Seorang pekerja asal Desa Kalimukti, Kecamatan Pabedilan, Ahmad Fauzi, mengaku diberhentikan tanpa alasan yang jelas oleh perusahaan tempatnya bekerja, Chinli Material Footwear Internasional, yang berlokasi di Desa Damarguna, Kecamatan Ciledug.
Fauzi mengungkapkan dirinya mulai bekerja pada tanggal 11 Februari 2026 dan baru menjalani masa kerja selama sembilan hari. Namun secara mendadak ia diberhentikan dari pekerjaannya.
BACA JUGA:Polemik Pajak Makan Karyawan PT Long Rich Indonesia, Buruh: Uang Rp10 Ribu Tak Layak Dipajaki
“Saya masuk tanggal 11, sudah kerja sembilan hari. Tapi tiba-tiba dikeluarkan. Katanya soal kinerja, tapi selama kerja kami lembur terus setiap hari,” ujar Fauzi saat dikonfirmasi di Mapolsek Pabuaran, 20 Februari 2026 malam.
Fauzi ditempatkan di bagian proses press out sole. Ia menyebut alasan perusahaan terkait pencapaian kinerja yang disebut hanya 50 persen dinilai tidak masuk akal.
Menurutnya, selama masa kerja ia bersama pekerja lain justru sering menjalani lembur hampir setiap hari.
Tak hanya itu, ia juga mengaku belum menerima gaji atas pekerjaan yang telah dijalani. Pihak perusahaan, kata Fauzi, menyampaikan bahwa pembayaran gaji dilakukan setiap tanggal 10 bulan berikutnya.
Dalam kasus ini, tidak hanya Fauzi yang diberhentikan. Tercatat ada dua pekerja yang mengalami nasib serupa.
Kasus ini mendapat perhatian serius dari Karang Taruna Insan Bangkit Mandiri Damarguna serta sejumlah tokoh pemuda Cirebon Timur.

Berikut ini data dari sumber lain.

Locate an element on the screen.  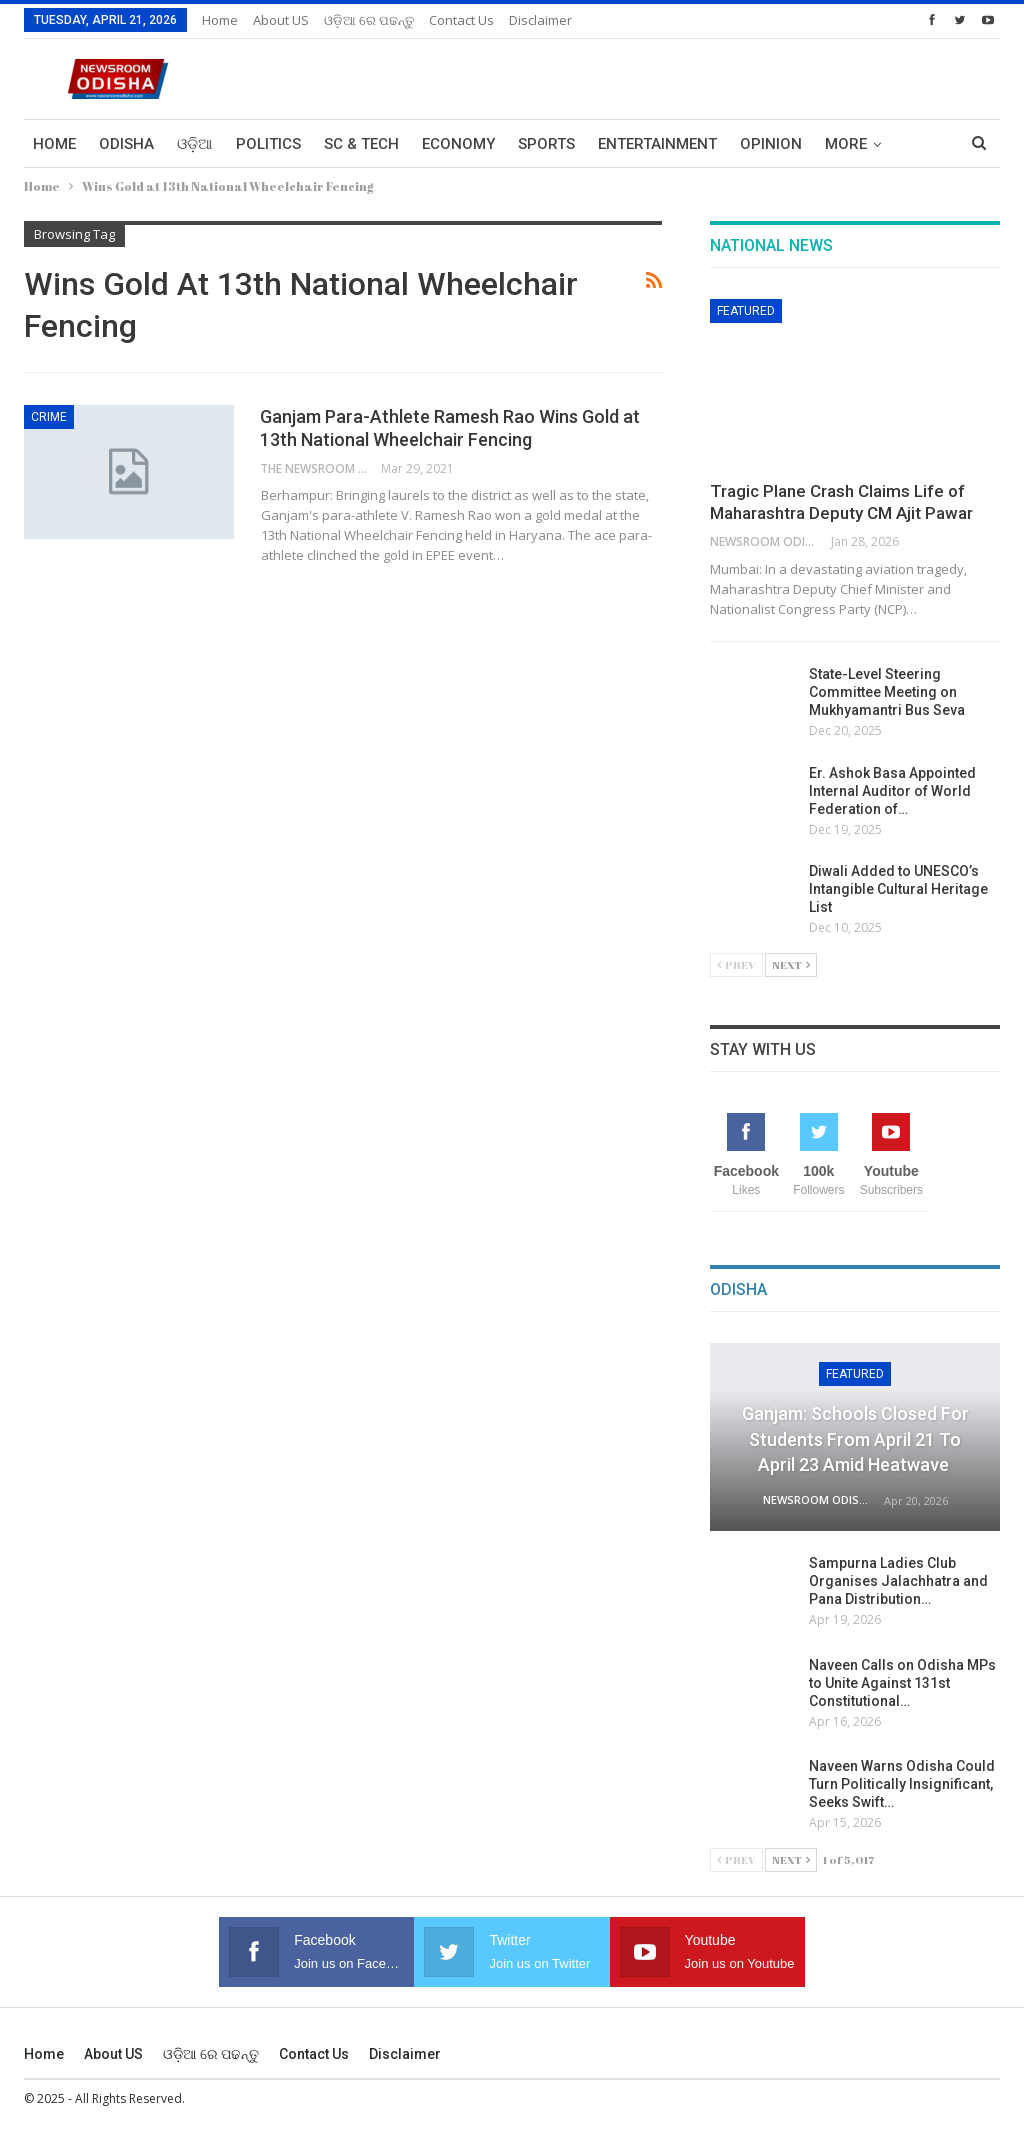 Sampurna Ladies Club Organises Jalachhatra and Pana Distribution… is located at coordinates (898, 1581). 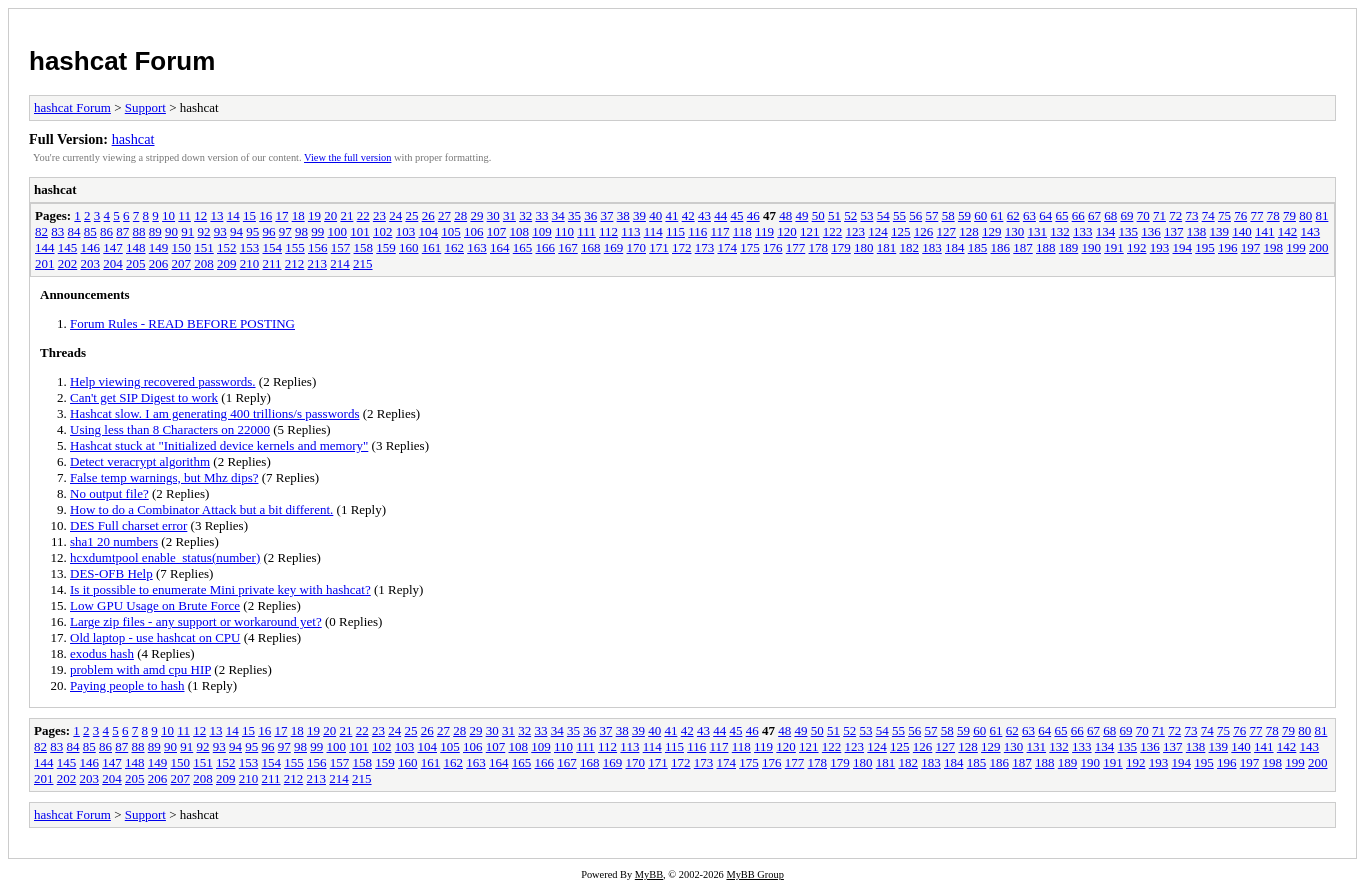 This screenshot has width=1365, height=888. Describe the element at coordinates (285, 231) in the screenshot. I see `97` at that location.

BACA JUGA:Buruh Harian di Cirebon Babak Belur Dihajar Tiga Preman Mabuk, Pelaku Diamankan Polisi
Wakil Ketua Karangtaruna Damarguna, Sutarman, menegaskan pihaknya sebelumnya telah melakukan koordinasi dengan perusahaan terkait penyerapan tenaga kerja lokal.
Bahkan, karangtaruna ikut memfasilitasi agar warga setempat bisa bekerja di perusahaan tersebut. Karena itu, pihaknya menyayangkan adanya dugaan pemecatan tanpa komunikasi terlebih dahulu.
“Kami sudah koordinasi dengan perusahaan. Sudah kami sampaikan juga agar pekerja diperlakukan dengan layak. Kalau ada masalah, apalagi pemecatan, seharusnya dikomunikasikan dulu,” tegas Sutarman.
Menurutnya, tindakan sepihak tersebut terkesan mengabaikan kesepakatan awal yang telah dibangun antara perusahaan dan unsur pemuda setempat.